▸ WHAT TO DO: Look through the data below for the line with "Clientes potenciales interesados", and transcribe it exactly together with each line after it up to and including the line with "haben nach jahrelanger". Give nothing else.

▸ INPUT DATA:
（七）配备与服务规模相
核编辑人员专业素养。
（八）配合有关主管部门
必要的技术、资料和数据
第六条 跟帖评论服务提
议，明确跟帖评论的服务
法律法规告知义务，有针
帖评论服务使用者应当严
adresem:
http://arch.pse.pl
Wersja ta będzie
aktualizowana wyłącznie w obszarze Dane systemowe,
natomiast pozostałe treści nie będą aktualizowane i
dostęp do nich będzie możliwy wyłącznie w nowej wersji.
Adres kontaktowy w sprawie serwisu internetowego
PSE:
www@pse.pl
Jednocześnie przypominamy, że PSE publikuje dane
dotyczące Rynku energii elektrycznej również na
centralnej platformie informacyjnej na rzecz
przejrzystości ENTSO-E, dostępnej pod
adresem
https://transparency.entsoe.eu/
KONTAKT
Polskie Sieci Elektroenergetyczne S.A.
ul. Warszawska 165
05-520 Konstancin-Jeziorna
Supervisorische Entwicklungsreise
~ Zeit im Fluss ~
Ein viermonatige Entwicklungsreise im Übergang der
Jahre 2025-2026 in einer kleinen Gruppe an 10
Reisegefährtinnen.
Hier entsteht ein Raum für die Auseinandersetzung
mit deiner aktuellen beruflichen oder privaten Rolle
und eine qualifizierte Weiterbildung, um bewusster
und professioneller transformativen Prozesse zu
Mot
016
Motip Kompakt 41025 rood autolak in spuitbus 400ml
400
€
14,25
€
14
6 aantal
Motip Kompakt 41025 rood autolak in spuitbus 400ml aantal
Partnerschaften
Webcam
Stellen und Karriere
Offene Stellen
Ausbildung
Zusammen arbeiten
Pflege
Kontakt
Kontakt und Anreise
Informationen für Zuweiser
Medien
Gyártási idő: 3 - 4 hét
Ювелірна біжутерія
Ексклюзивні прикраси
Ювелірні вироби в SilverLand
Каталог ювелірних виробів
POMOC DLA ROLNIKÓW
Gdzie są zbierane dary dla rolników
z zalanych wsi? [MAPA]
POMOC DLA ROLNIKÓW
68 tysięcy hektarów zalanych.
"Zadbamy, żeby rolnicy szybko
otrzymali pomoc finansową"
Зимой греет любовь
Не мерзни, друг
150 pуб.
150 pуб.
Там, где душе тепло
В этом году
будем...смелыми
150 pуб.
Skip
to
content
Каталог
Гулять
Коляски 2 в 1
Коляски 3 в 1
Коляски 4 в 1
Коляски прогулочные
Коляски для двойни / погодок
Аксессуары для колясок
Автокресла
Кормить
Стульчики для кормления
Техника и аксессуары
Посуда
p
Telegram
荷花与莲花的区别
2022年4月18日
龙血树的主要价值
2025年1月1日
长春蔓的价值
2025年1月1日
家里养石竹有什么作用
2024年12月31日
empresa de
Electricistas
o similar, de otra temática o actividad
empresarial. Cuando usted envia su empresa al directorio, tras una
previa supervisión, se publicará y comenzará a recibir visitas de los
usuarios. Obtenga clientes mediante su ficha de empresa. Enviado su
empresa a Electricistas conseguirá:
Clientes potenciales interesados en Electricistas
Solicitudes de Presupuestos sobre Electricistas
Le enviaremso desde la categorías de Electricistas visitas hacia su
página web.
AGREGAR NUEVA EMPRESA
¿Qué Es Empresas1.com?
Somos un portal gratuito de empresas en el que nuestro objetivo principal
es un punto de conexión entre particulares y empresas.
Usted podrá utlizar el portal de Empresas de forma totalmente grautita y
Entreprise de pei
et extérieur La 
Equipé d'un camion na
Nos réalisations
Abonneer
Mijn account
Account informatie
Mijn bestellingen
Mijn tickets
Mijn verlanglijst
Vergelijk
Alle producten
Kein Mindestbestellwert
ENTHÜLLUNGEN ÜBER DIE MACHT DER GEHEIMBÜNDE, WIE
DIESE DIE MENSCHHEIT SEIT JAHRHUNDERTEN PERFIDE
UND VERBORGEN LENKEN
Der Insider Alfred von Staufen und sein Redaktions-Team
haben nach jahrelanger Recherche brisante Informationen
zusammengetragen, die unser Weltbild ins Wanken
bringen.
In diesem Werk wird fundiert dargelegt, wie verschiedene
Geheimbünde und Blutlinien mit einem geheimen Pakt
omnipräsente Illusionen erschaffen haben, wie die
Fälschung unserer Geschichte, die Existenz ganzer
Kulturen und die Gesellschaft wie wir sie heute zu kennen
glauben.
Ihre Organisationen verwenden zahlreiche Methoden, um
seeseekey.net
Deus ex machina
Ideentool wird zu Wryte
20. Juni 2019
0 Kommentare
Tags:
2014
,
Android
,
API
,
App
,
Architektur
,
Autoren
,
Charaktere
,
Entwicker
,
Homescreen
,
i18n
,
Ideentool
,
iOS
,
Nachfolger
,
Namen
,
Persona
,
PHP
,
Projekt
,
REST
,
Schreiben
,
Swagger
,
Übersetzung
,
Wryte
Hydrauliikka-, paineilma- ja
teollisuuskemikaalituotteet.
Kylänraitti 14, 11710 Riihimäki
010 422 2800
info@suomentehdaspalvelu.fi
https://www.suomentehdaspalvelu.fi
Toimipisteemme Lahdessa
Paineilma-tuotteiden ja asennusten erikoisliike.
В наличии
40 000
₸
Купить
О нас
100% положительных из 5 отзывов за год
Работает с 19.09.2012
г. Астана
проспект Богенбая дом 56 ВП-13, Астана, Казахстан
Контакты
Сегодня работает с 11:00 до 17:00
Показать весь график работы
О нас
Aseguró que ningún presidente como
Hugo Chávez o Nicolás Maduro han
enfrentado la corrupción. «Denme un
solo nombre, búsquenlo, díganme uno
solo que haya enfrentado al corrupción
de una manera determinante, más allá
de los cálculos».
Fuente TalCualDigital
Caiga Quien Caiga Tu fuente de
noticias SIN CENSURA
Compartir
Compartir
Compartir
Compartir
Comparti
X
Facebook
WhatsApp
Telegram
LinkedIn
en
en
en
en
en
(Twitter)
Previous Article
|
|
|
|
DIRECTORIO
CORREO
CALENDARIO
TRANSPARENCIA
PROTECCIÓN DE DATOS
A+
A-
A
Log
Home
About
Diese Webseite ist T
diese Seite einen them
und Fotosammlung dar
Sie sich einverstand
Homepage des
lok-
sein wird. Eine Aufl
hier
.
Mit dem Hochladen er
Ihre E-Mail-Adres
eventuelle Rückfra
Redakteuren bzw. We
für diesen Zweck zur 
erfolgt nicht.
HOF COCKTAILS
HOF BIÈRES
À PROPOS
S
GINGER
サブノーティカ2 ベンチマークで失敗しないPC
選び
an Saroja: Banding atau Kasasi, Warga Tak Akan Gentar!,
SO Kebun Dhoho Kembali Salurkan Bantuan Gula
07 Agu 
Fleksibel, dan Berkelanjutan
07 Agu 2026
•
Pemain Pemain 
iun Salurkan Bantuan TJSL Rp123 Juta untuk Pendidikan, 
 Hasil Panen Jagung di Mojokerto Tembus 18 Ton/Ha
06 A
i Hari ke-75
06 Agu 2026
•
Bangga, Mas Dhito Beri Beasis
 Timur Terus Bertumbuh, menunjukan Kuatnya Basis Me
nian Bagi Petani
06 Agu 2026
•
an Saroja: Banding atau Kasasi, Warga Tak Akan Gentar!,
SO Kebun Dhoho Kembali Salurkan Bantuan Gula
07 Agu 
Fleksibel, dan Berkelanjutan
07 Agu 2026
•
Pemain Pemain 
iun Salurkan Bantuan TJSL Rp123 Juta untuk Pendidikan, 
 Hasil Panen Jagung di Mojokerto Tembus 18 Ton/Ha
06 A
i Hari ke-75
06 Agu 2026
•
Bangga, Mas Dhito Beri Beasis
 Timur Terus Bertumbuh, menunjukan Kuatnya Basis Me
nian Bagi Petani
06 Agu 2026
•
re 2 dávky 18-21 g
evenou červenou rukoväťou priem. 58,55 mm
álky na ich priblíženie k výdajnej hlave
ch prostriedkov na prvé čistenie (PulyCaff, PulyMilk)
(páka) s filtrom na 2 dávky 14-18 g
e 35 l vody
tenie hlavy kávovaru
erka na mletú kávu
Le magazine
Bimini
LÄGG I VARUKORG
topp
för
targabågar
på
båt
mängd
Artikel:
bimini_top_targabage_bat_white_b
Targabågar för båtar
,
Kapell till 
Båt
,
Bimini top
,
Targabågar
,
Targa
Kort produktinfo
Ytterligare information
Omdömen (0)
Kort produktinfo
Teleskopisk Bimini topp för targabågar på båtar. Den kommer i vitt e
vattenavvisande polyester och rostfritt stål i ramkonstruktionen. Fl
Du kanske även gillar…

▸ ANSWER FOR THIS EXERCISE:
Clientes potenciales interesados en Electricistas
Solicitudes de Presupuestos sobre Electricistas
Le enviaremso desde la categorías de Electricistas visitas hacia su
página web.
AGREGAR NUEVA EMPRESA
¿Qué Es Empresas1.com?
Somos un portal gratuito de empresas en el que nuestro objetivo principal
es un punto de conexión entre particulares y empresas.
Usted podrá utlizar el portal de Empresas de forma totalmente grautita y
Entreprise de pei
et extérieur La 
Equipé d'un camion na
Nos réalisations
Abonneer
Mijn account
Account informatie
Mijn bestellingen
Mijn tickets
Mijn verlanglijst
Vergelijk
Alle producten
Kein Mindestbestellwert
ENTHÜLLUNGEN ÜBER DIE MACHT DER GEHEIMBÜNDE, WIE
DIESE DIE MENSCHHEIT SEIT JAHRHUNDERTEN PERFIDE
UND VERBORGEN LENKEN
Der Insider Alfred von Staufen und sein Redaktions-Team
haben nach jahrelanger Recherche brisante Informationen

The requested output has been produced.